Data will become political power
Crash data, pedestrian exposure mapping, emissions inventories, and street assessments will increasingly determine whose mobility realities are recognized, and whose are ignored. The next decade will be shaped by who collects data, who interprets it, and who gets to act on it.
Equity will move to the center
Women, youth, informal workers, and low-income communities already face the sharpest mobility barriers. Whether the next decade addresses their needs will determine whether transport systems become tools of inclusion or instruments of exclusion.
Safety still sits at the margins — and that needs to change
Road crashes remain one of the leading killers of young people worldwide, yet safety was not meaningfully elevated in the COP30 discussions or outcomes. The climate negotiations continue to treat mobility primarily through the lenses of emissions, energy, and electrification.
This gap matters. Climate resilience cannot be achieved while mobility systems remain deadly. Integrating the Safe System approach into adaptation and mitigation frameworks is not a technical detail, it is a public health imperative. The coming years will determine whether global climate policy finally recognizes that safety, equity, and sustainability are inseparable.
A Generation That Moves With Intention

A generational shift is underway. Emerging transport professionals see mobility not just as infrastructure, but as culture, health, climate resilience, and justice.

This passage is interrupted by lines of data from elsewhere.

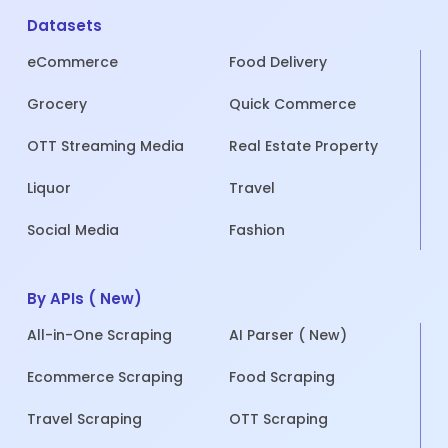
Datasets
eCommerce
Food Delivery
Grocery
Quick Commerce
OTT Streaming Media
Real Estate Property
Liquor
Travel
Social Media
Fashion
By APIs ( New)
All-in-One Scraping
AI Parser ( New)
Ecommerce Scraping
Food Scraping
Travel Scraping
OTT Scraping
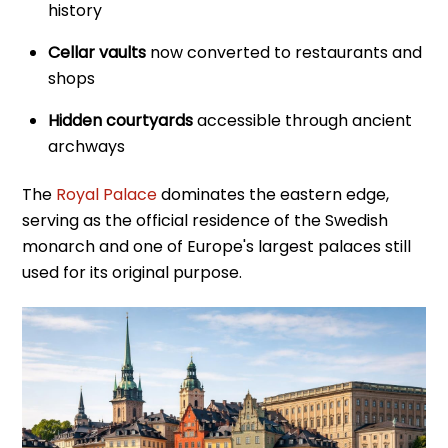
history
Cellar vaults
now converted to restaurants and
shops
Hidden courtyards
accessible through ancient
archways
The
Royal Palace
dominates the eastern edge,
serving as the official residence of the Swedish
monarch and one of Europe's largest palaces still
used for its original purpose.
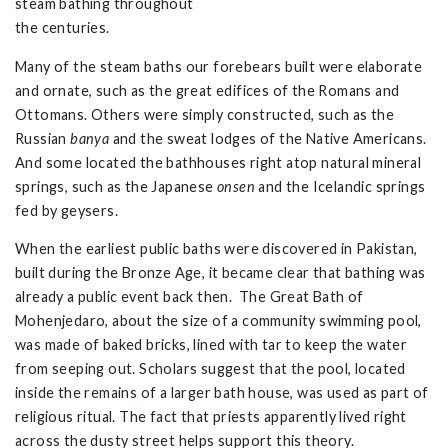
steam bathing throughout
the centuries.
Many of the steam baths our forebears built were elaborate
and ornate, such as the great edifices of the Romans and
Ottomans. Others were simply constructed, such as the
Russian
banya
and the sweat lodges of the Native Americans.
And some located the bathhouses right atop natural mineral
springs, such as the Japanese
onsen
and the Icelandic springs
fed by geysers.
When the earliest public baths were discovered in Pakistan,
built during the Bronze Age, it became clear that bathing was
already a public event back then. The Great Bath of
Mohenjedaro, about the size of a community swimming pool,
was made of baked bricks, lined with tar to keep the water
from seeping out. Scholars suggest that the pool, located
inside the remains of a larger bath house, was used as part of
religious ritual. The fact that priests apparently lived right
across the dusty street helps support this theory.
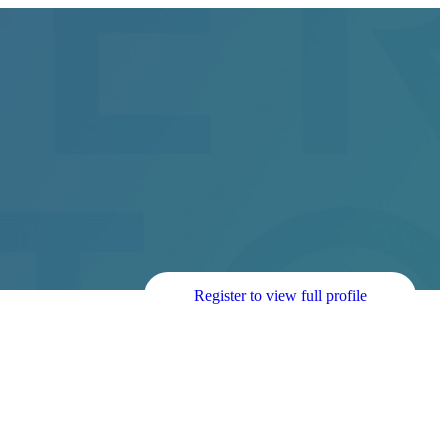
Register to view full profile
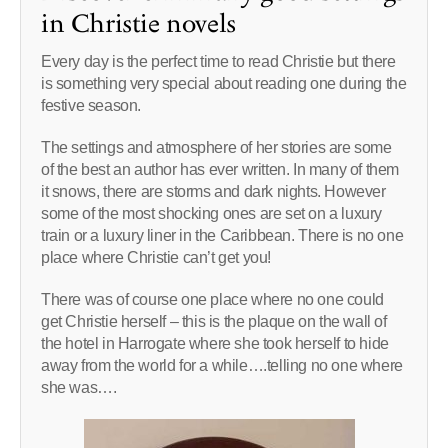
in Christie novels
Every day is the perfect time to read Christie but there
is something very special about reading one during the
festive season.
The settings and atmosphere of her stories are some
of the best an author has ever written. In many of them
it snows, there are storms and dark nights. However
some of the most shocking ones are set on a luxury
train or a luxury liner in the Caribbean. There is no one
place where Christie can’t get you!
There was of course one place where no one could
get Christie herself – this is the plaque on the wall of
the hotel in Harrogate where she took herself to hide
away from the world for a while….telling no one where
she was….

Many of them weren’t in Belém, not due to lack of expertise, but due to lack of resources, yet they are shaping national policies, advocating in cities, producing research, and driving the global conversation from wherever they are.
We are working toward a future where walking is dignity, cycling is safety, public transport is pride, and mobility is a human right.
From Belém to Everywhere

COP30 will not determine the future of transport on its own. And its meaningful firsts came alongside clear disappointments: a softened text on fossil fuels, limited ambition on emissions, and the continued absence of safety and equity in the core climate agenda. The gap between what is scientifically necessary and what is politically possible was impossible to ignore.

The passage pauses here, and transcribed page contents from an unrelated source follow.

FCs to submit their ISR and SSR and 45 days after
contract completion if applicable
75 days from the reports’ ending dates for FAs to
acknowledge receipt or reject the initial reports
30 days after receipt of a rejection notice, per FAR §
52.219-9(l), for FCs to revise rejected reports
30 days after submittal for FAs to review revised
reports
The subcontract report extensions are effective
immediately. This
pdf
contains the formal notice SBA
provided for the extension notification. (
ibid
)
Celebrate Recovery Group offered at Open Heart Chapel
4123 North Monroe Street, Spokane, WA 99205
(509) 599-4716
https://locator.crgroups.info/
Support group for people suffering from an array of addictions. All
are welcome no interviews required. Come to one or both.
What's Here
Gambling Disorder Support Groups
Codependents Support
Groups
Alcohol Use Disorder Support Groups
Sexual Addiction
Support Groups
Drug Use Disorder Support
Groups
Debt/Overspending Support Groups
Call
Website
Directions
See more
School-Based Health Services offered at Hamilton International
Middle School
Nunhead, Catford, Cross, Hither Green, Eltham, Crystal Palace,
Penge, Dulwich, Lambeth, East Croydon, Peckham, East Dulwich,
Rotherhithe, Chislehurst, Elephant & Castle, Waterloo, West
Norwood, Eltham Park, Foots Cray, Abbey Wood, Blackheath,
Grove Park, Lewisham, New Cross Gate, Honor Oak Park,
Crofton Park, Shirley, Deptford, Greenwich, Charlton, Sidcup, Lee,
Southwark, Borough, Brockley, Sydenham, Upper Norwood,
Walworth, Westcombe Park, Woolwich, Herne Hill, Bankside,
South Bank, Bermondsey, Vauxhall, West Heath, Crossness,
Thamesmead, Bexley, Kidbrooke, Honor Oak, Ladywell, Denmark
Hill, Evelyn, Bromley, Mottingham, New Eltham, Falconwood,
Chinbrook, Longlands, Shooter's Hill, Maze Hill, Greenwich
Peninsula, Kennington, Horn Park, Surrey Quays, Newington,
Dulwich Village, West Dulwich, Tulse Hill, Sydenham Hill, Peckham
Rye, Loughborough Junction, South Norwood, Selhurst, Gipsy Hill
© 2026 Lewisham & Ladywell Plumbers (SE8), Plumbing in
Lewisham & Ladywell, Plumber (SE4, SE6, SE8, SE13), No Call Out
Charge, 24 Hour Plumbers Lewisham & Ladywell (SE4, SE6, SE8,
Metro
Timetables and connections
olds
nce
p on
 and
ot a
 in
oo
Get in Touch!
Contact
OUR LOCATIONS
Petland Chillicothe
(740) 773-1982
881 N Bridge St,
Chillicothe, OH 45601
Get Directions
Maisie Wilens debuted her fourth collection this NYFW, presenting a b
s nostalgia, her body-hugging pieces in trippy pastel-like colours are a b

Still, the summit marked some structural shifts worth noting:
A first Transport Pavilion.
A first Just Transition Mechanism.
A first recognition that energy, industry, and transport must transition together.
These don’t erase the shortcomings, but they offer anchors to build on. They signal an opportunity to push harder, demand better, and expand what counts as climate action.
The next decade is loading.
And how the world chooses to move, safely, sustainably, and equitably, will not be decided by declarations alone, but by the collective pressure, creativity, and persistence of all of us working in mobility.